Provided entries:
"""

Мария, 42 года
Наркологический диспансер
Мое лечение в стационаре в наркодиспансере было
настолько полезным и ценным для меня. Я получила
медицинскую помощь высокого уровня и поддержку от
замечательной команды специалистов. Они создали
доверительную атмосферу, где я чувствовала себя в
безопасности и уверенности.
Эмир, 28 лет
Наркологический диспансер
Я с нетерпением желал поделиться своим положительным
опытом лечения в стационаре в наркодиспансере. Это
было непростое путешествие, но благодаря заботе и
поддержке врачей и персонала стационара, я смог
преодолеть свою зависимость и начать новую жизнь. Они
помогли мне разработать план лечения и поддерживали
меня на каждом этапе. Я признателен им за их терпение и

"""
"""

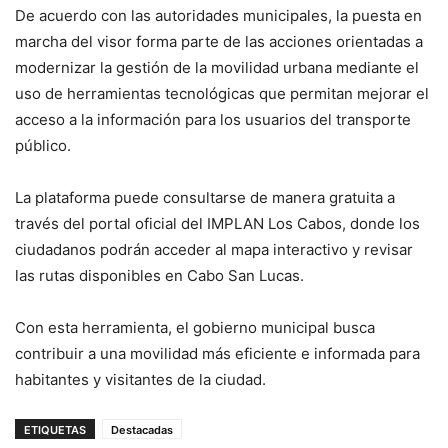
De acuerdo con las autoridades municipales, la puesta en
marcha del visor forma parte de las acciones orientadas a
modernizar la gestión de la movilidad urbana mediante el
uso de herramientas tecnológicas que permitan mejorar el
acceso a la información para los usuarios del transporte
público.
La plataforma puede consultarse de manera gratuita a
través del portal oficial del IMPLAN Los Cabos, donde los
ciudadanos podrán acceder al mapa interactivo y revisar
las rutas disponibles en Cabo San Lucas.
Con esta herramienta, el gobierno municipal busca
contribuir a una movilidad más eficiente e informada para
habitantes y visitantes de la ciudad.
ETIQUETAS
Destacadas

"""

What this task involves:
What you return must be the lines above that run from the line with "Мария, 42 года" to the line with "меня на каждом", inclusive, each copied exactly.

Exercise result:
Мария, 42 года
Наркологический диспансер
Мое лечение в стационаре в наркодиспансере было
настолько полезным и ценным для меня. Я получила
медицинскую помощь высокого уровня и поддержку от
замечательной команды специалистов. Они создали
доверительную атмосферу, где я чувствовала себя в
безопасности и уверенности.
Эмир, 28 лет
Наркологический диспансер
Я с нетерпением желал поделиться своим положительным
опытом лечения в стационаре в наркодиспансере. Это
было непростое путешествие, но благодаря заботе и
поддержке врачей и персонала стационара, я смог
преодолеть свою зависимость и начать новую жизнь. Они
помогли мне разработать план лечения и поддерживали
меня на каждом этапе. Я признателен им за их терпение и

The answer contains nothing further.